What if all of the multiple options being offered by power conceal a trap? As Durito (Subcomandante Marcos’ alter-ego) observes, “in reality, power offers no liberty other than that of choosing from multiple options of death” (p. 197). How might walking-questioning away from tenure be a way to insist upon life? Is walking-questioning away from tenure to insist on living and to insist upon another university, another future, another world that is loving of life (biophillic) rather than desiring of death (necrophillic)?
As women of color in the academy, we are already “rebel pedestrians,” otherly walkers in the resistance. We must learn to question the destinations of our journeys, particularly those made in the name of our “inclusion” and “success.” It is through this walking-questioning that “we can decide where to go and what will happen” (p. 173).
“We resist unto death that which killing kills. We resist unto death that which kills forgetting. We resist unto death. We live. We are here.” (p. 38). As women of color in the academy, we are a movement with many feet, and we have the force of our collective dreams to move our steps.

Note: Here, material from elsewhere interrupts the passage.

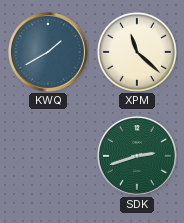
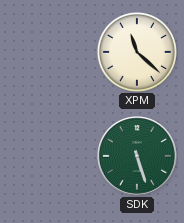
KWQ: 1:40 -> none
SDK: 2:42 -> 5:27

Caminémos-preguntando. Let us walk-questioning.
With armed love,
Your Compañera, already afoot, in the Rebel Lands of the Academy
Latinx Anónima is an assistant professor who wishes to remain anonymous, and is a member of the Diversity Scholars Network at the National Center for Institutional Diversity.
*From one of Subcomandante Marcos’ letters in The Speed of Dreams (2007).
**In the piece, “Durito on Trains and Pedestrians,” Durito, Subcomandante Marco’s alter-ego, notes that “the politics of power under neoliberalism is like a train….in that train of neoliberal politics, the forward coaches are foolishly fought over by those who think they can conduct better,” forgetting the fact that the locomotive is being driven by someone else (p.173).